How do we choose the next England manager? We no longer turn to a committee of octogenarian football administrators, but there are always the sports editors of the tabloid press, TV pundits and Glenn Hoddle’s spiritual healer. And if they can’t help, says Luke Harvey, we could do better than consult ancient Chinese history …
The empire, long divided must unite; long united must divide.
Perhaps a quote taken from Jonathan Hu’s novel recalling the 206 BC-220 AD period of ancient China needs a bit of a stretch to apply to today’s England national football team. But in my view, it can be used to offer an accurate portrayal of a collection of footballers in utter disarray.
When we picked up the pieces from Steve McClaren’s disastrous reign as England manager, the divided England empire would then be united under the tricolour of Italy, the green, white and red of Fabio Capello’s home nation. In came a clichéd “no-nonsense man” – undoubtedly to improve the squad following the “nonsense man” who preceded him.

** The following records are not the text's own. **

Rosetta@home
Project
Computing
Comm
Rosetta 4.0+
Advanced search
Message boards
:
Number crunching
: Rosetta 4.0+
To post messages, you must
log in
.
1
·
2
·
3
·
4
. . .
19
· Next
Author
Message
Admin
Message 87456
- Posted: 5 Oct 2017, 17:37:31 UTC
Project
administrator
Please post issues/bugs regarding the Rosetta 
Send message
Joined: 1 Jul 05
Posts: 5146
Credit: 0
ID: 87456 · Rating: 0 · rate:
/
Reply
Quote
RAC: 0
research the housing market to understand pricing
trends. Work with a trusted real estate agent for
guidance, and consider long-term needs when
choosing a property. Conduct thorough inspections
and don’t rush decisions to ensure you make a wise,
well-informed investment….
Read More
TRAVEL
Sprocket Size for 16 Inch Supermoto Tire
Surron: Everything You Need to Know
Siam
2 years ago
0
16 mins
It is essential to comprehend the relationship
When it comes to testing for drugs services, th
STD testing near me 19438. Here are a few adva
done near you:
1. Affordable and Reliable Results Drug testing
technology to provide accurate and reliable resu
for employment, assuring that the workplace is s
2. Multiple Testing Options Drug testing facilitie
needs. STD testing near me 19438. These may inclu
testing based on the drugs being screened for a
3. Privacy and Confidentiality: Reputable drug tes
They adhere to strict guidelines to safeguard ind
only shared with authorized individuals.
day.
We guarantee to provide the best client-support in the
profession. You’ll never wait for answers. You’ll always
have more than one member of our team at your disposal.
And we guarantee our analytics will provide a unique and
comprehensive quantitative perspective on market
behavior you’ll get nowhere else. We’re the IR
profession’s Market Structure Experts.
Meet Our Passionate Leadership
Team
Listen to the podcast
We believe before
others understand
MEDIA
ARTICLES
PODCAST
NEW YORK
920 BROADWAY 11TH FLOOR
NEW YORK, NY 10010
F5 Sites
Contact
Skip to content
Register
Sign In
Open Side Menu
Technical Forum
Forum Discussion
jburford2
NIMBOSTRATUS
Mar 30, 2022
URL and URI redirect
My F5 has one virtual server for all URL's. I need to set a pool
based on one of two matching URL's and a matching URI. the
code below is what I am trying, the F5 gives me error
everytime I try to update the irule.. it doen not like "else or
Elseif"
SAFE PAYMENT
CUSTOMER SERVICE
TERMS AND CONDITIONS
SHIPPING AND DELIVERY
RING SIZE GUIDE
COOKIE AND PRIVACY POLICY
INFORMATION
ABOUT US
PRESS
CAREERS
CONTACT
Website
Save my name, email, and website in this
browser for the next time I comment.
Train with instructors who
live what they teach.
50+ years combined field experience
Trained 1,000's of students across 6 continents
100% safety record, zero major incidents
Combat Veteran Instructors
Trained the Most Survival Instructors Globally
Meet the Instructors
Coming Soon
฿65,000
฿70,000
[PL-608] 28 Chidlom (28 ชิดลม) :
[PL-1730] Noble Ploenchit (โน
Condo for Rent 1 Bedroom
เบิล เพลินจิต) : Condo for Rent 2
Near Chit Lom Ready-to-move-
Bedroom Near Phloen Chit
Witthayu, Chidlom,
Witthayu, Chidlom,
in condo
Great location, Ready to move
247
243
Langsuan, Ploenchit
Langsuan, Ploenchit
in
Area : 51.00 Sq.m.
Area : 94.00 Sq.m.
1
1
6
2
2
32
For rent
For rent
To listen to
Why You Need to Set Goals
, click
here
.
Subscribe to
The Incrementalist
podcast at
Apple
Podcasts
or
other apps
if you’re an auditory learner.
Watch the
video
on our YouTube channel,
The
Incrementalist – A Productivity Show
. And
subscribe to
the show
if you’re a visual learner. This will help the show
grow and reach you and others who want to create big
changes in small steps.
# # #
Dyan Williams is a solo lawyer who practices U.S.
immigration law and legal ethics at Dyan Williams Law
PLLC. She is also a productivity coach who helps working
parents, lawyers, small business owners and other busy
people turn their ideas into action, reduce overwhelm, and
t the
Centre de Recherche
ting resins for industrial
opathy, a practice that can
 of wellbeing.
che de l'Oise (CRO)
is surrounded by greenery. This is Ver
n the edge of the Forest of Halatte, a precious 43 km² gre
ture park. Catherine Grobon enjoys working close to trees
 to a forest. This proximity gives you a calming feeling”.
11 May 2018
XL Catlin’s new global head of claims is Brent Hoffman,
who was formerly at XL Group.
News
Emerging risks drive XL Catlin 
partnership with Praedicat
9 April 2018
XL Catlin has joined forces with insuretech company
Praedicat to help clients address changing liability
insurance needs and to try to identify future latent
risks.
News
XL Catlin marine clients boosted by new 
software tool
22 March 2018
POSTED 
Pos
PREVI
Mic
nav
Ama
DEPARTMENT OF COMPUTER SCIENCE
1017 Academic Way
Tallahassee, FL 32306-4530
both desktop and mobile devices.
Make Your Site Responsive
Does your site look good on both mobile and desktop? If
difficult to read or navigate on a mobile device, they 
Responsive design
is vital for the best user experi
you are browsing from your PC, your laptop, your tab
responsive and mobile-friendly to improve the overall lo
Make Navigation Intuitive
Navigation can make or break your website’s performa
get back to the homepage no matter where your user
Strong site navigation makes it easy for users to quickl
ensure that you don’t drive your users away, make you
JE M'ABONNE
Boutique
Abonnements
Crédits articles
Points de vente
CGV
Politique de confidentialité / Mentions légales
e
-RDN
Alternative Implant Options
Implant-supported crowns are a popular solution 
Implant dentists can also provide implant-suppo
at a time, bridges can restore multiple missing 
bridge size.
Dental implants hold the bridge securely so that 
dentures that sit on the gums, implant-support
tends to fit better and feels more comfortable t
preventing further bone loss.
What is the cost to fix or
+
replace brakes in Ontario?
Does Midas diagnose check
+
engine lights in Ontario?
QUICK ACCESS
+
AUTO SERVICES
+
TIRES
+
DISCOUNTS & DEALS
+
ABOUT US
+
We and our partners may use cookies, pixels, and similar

And with the managerial change, English hopes were also renewed. The World Cup would definitely be coming home with us in 2010 as England would reign supreme again. Our empire was well and truly united.
But just as cracks began to surface within the fragile Han dynasty of ancient China, they began to show too within our own united empire. The John Terry and Ashley Cole scandals surfaced; David Beckham got injured; we lacked a top class goalkeeper; the hopes of a nation rested squarely on one potato-faced striker and finally Rio Ferdinand’s tournament ended just before it could start.
By the time the team was dumped out of the World Cup at the hands of the ruthless and unmerciful Germans, our empire was well and truly divided once more. When the Han dynasty collapsed, in excess of 20 rulers vied to unite the land. Those rulers have their modern day counterparts: the Harry Redknapps, Roy Hodgsons, Sam Allardyces and… er… Steve Coppells if you believe some sick and twisted bookmaker’s mind.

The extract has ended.